**PROVIDED RECORDS**

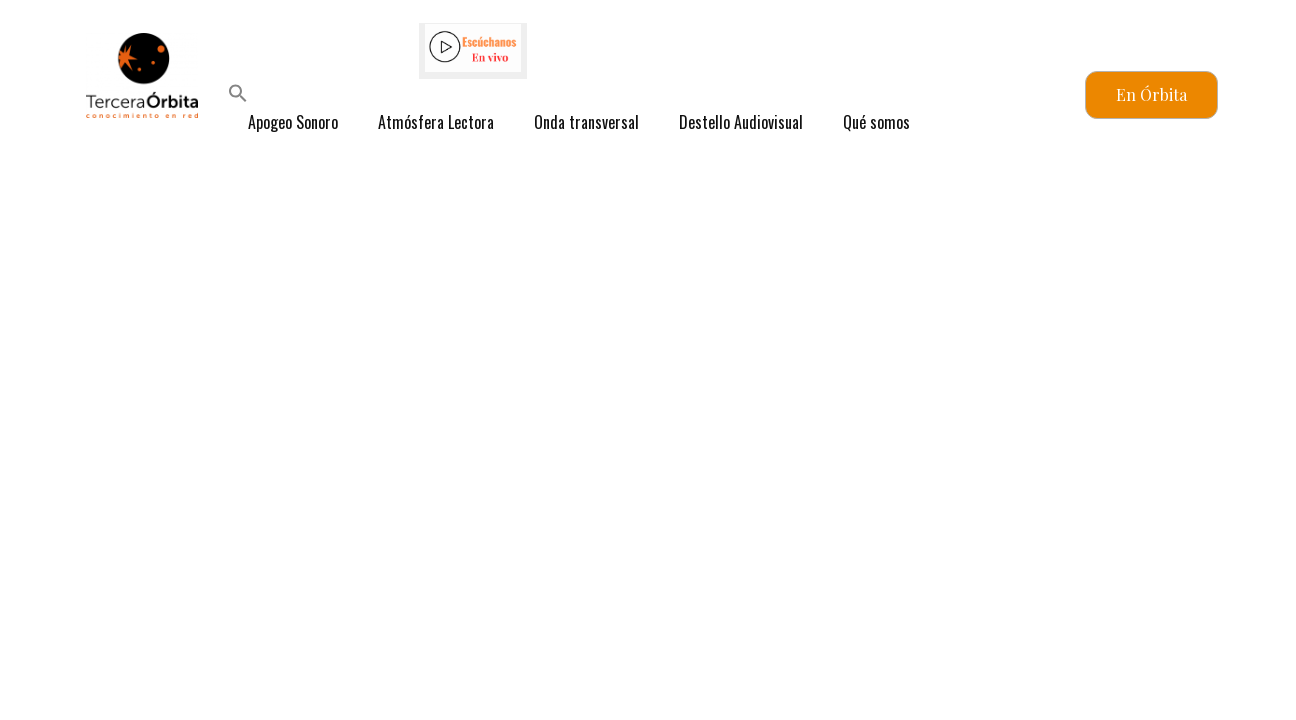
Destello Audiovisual (741, 122)
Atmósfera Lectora (436, 122)
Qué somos (876, 122)
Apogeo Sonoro (293, 122)
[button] (238, 96)
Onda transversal (586, 122)
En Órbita (1151, 94)
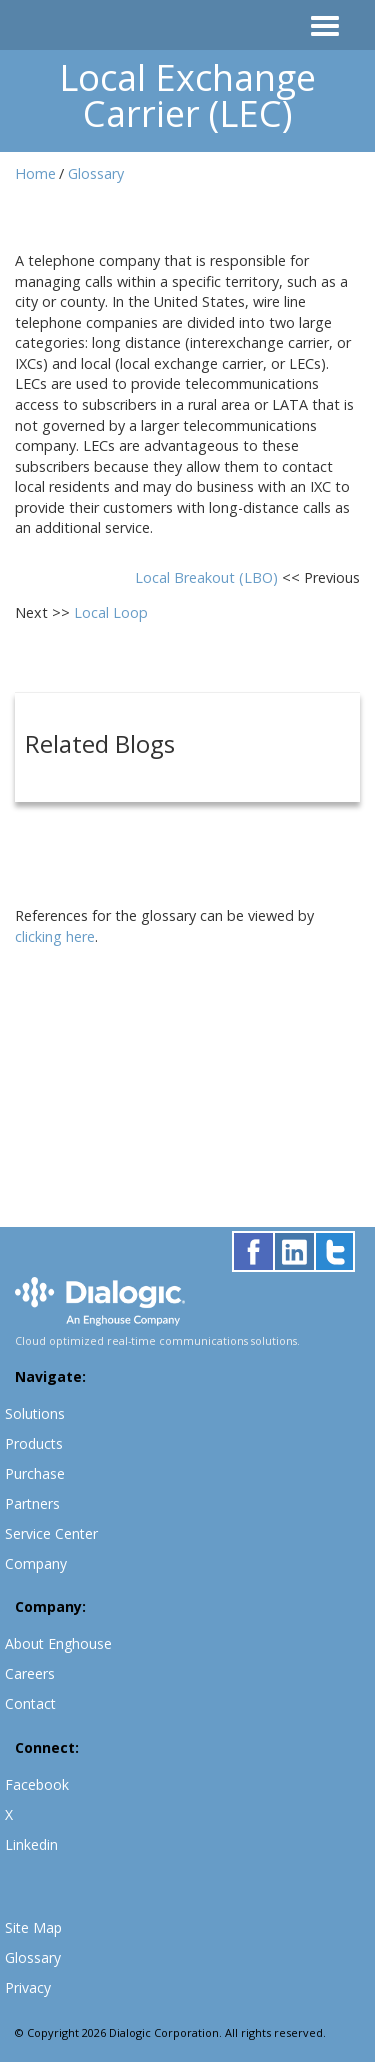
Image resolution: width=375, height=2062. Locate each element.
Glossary (96, 173)
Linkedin (31, 1844)
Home (35, 173)
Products (34, 1443)
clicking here (55, 936)
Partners (32, 1503)
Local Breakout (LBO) (208, 577)
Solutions (35, 1413)
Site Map (33, 1927)
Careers (30, 1673)
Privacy (28, 1987)
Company (36, 1563)
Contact (30, 1703)
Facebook (37, 1784)
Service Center (51, 1533)
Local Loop (111, 612)
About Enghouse (58, 1643)
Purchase (35, 1473)
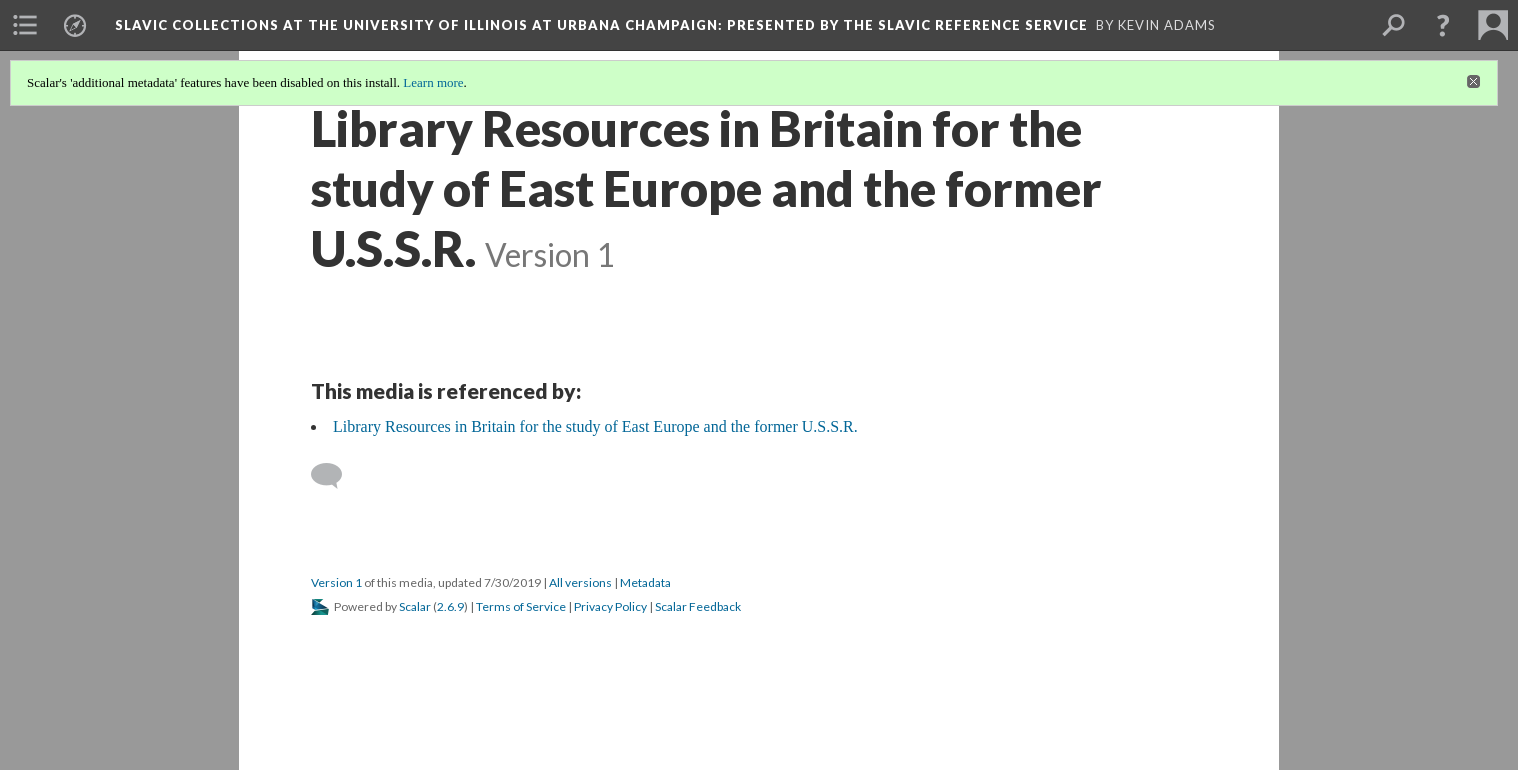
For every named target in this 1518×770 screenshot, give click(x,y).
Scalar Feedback (698, 606)
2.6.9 (450, 606)
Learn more (433, 82)
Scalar (415, 606)
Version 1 (336, 582)
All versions (580, 582)
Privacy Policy (610, 606)
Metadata (645, 582)
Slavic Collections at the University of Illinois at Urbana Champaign (601, 25)
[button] (1443, 25)
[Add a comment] (335, 476)
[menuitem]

**AIM OF THE EXERCISE**
Leaving the pictures out, output all of the listing exactly.

**TASK RESPONSE**
Destello Audiovisual (741, 122)
Atmósfera Lectora (436, 122)
Qué somos (876, 122)
Apogeo Sonoro (293, 122)
[button] (238, 96)
Onda transversal (586, 122)
En Órbita (1151, 94)
Image resolution: width=375, height=2062. Locate each element.
Glossary (96, 173)
Linkedin (31, 1844)
Home (35, 173)
Products (34, 1443)
clicking here (55, 936)
Partners (32, 1503)
Local Breakout (LBO) (208, 577)
Solutions (35, 1413)
Site Map (33, 1927)
Careers (30, 1673)
Privacy (28, 1987)
Company (36, 1563)
Contact (30, 1703)
Facebook (37, 1784)
Service Center (51, 1533)
Local Loop (111, 612)
About Enghouse (58, 1643)
Purchase (35, 1473)
For every named target in this 1518×770 screenshot, give click(x,y).
Scalar Feedback (698, 606)
2.6.9 (450, 606)
Learn more (433, 82)
Scalar (415, 606)
Version 1 (336, 582)
All versions (580, 582)
Privacy Policy (610, 606)
Metadata (645, 582)
Slavic Collections at the University of Illinois at Urbana Champaign (601, 25)
[button] (1443, 25)
[Add a comment] (335, 476)
[menuitem]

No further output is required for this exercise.